Governments do actually respond to demonstrations – think of the poll tax riots, the civil rights demonstrations to get Black people the vote in the US, the Suffragettes. Eventually it worked. Every right we have in this country is because people demonstrated or rioted, or because trade unions fought for them. That, and demonstrations help to build networks of activists who work on changing things at grass roots level. If you don’t believe this, read Hope in the dark by Rebecca Solnit, which gives examples of successful activism and campaigns.

That’s why I am in a trade union and working as an activist and caseworker, which is the most effective thing I can do whilst working full time. The other day, I organised an event for One Day Without Us, which helped several people from elsewhere feel less alone and marginalised. And the national show of support for this event was very helpful.

That’s also why the Nazis came for trade unionists… because trade unions are effective at creating positive change.

Theresa May and her cronies are evil racist bastards who will stop at nothing to turn this country into a dystopian nightmare. People think I’m exaggerating when I say they are fascists – I am not exaggerating. They are turning the heat up more slowly than Trump, as they hope no one will notice. It’s working on most people but the Jews are already thinking about leaving because they’ve seen this stuff before.

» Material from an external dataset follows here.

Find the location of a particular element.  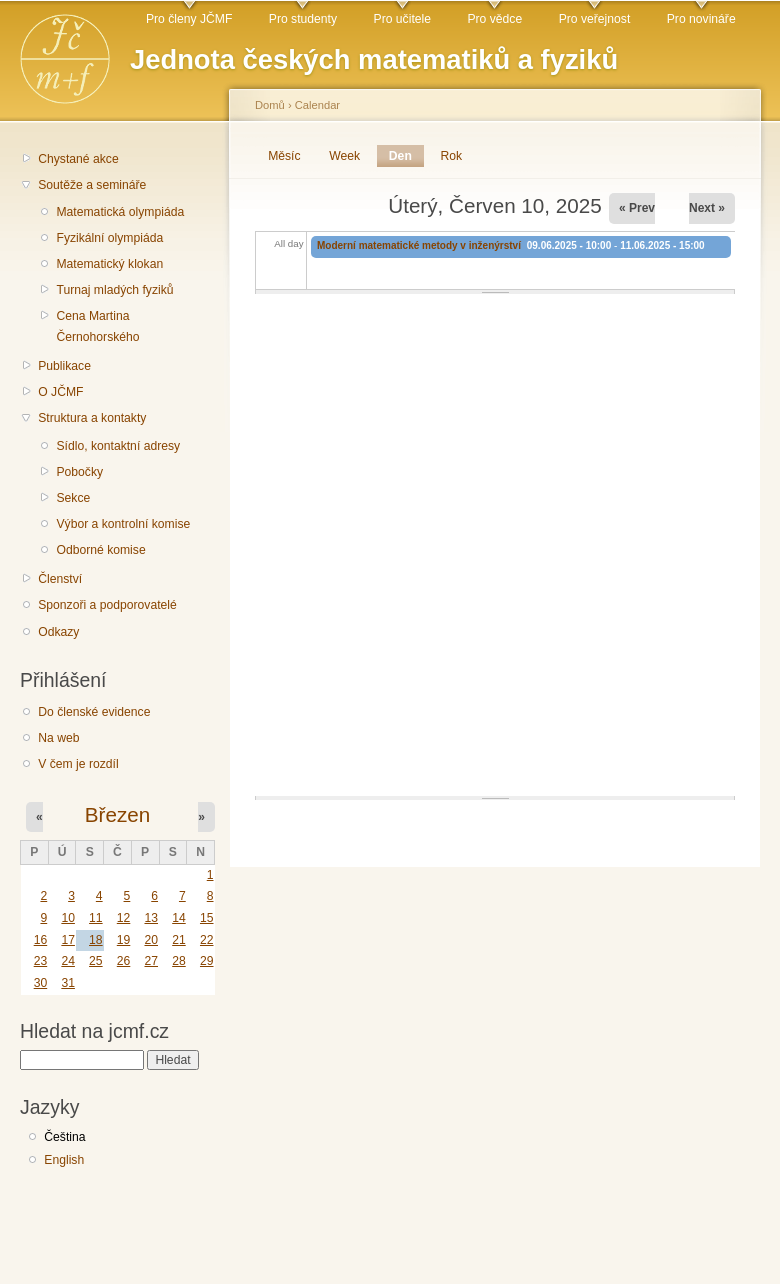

That in itself should give people pause.

Check out what happened to Pinakin Patel, who died because of this racist horror show – he came to the UK on holiday with his wife, they were accused of trying to apply for a job without a visa, carted straight off to Yarls Wood immigration detention centre, where he collapsed and died from the stress of it all a few months later. He was 33.

There are 3450 people detained in immigration detention centres around the country at any one time; 25000 in a year. Many are deported and then more immigrants are rounded up, detained and deported. Not “illegal immigrants”: asylum seekers, people whose visa conditions have been arbitrarily changed, even people who were born here.

That’s why I am angry, and I am not going to calm down till this injustice has ended.

Angry cat is angry

Angry cat is angry. [Public domain]

What you can do

  • Read the Detained Voices blog. Share the posts on social media.
  • Write to your MP to say that you want immigration detention centres to be closed, and for refugees and asylum seekers to get a fair hearing.
  • Take part in the Movement for Justice letter-writing campaign to ask for individual migrants not to be deported (this is often successful)
  • Donate to Close Campsfield
  • Volunteer for the Bail Observation Project.
  • Tell everyone you know about this massive injustice. Get them involved too.

3 thoughts on “Get angry, stay angry, take action

  1. Don’t ‘simmer down’ but ‘simmer up’
    Stay angry, yet stay focused. If there is a calmness required now it is the arrow sharp focused calm that leads to successful action – the iron hot furious calm that says ‘there is always time to breath’ while the fire burns and the earth quakes
    This is the sailor in the hurricane, the mind of an animals – both preditor and prey – perhaps the mind set of the woman in labor and the view of her midwife.
    This is not sleep but a hyperalertness and a right use of fear and anger and even ones sense of humor. This is not the calm of ‘calm down’ since there is nothing small when life itself is on the line.